After a two-year study led by Tommaso Giannantonio and Robert Crittenden, scientists conclude that the likelihood of its existence stands at 99.996 percent.
“Dark energy is one of the great scientific mysteries of our time, so it isn’t surprising that so many researchers question its existence,” said Bob Nichol, a member of the Portsmouth team. “But with our new work, we’re more confident than ever that this exotic component of the universe is real — even if we still have no idea what it consists of.”
Over a decade ago, astronomers observing the brightness of distant supernovae realized that the expansion of the universe appeared to be accelerating. The acceleration is attributed to the repulsive force associated with dark energy now thought to make up 73 percent of the content of the cosmos. The researchers who made this discovery received the Nobel Prize for physics in 2011, but the existence of dark energy remains a topic of hot debate.
Many other techniques have been used to confirm the reality of dark energy, but they are either indirect probes of the accelerating universe or susceptible to their own uncertainties. Clear evidence for dark energy comes from the Integrated Sachs Wolfe effect named after Rainer Sachs and Arthur Wolfe.
The cosmic microwave background, the radiation of the residual heat of the Big Bang, is seen all over the sky. In 1967, Sachs and Wolfe proposed that light from this radiation would become slightly bluer as it passed through the gravitational fields of lumps of matter, an effect known as gravitational redshift.
In 1996, Robert Crittenden and Neil Turok, now at the Perimeter Institute in Canada, took this idea to the next level, suggesting that astronomers could look for these small changes in the energy of the light, or photons, by comparing the temperature of the radiation with maps of galaxies in the local universe.
In the absence of dark energy, or a large curvature in the universe, there would be no correspondence between these two maps — the distant cosmic microwave background and relatively closer distribution of galaxies — but the existence of dark energy would lead to the strange, counterintuitive effect where the cosmic microwave background photons would gain energy as they traveled through large lumps of mass.

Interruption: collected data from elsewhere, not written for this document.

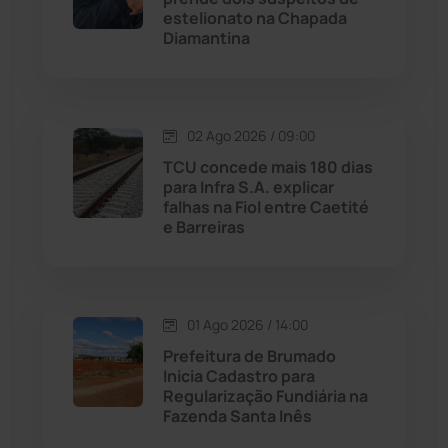
estelionato na Chapada
Diamantina
Malhada de Pedras
(507)
Matina
(71)
02 Ago 2026 / 09:00
Mortugaba
(31)
TCU concede mais 180 dias
para Infra S.A. explicar
falhas na Fiol entre Caetité
Mundo
(436)
e Barreiras
Oliveira dos Brejinhos
(67)
Palmas de Monte Alto
(260)
01 Ago 2026 / 14:00
Prefeitura de Brumado
Paramirim
(342)
Inicia Cadastro para
Regularização Fundiária na
Fazenda Santa Inês
Pindaí
(103)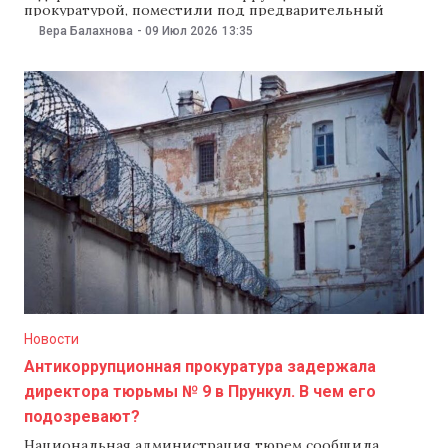
прокуратурой, поместили под предварительный
арест на 30 суток. Суд поддержал запрос прокуроров,
Вера Балахнова
-
09 Июл 2026
13:35
распорядившись отправить подозреваемого в
изолятор Наццентра борьбы с коррупцией. Судья
по делу сообщил, что директору тюрьмы предъявили
обвинения в коррупции, насилии и домогательствах.
«Суд удовлетворяет запрос прокуроров —
подозреваемого поместить под
Новости
Антикоррупционная прокуратура задержала
директора тюрьмы № 9 в Прункул. В чем его
подозревают?
Национальная администрация тюрем сообщила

Scientists first detected the Integrated Sachs Wolfe effect in 2003 and saw it immediately as corroborative evidence for dark energy. But the signal is weak as the expected correlation between maps is small, so some scientists suggested it was caused by other sources such as the dust in our galaxy. Since the first Integrated Sachs Wolfe papers, several astronomers have questioned the original detections of the effect and thus called some of the strongest evidence yet for dark energy into question.
The team has re-examined all the arguments against the Integrated Sachs Wolfe detection as well as improving the maps used in the original work. In their painstaking analysis, they conclude that there is a 99.996 percent chance that dark energy is responsible for the hotter parts of the cosmic microwave background maps (or the same level of significance as the recent discovery of the Higgs boson).
“This work also tells us about possible modifications to Einstein’s theory of general relativity,” said Giannantonio. “The next generation of cosmic microwave background and galaxy surveys should provide the definitive measurement, either confirming general relativity, including dark energy, or even more intriguingly, demanding a completely new understanding of how gravity works.”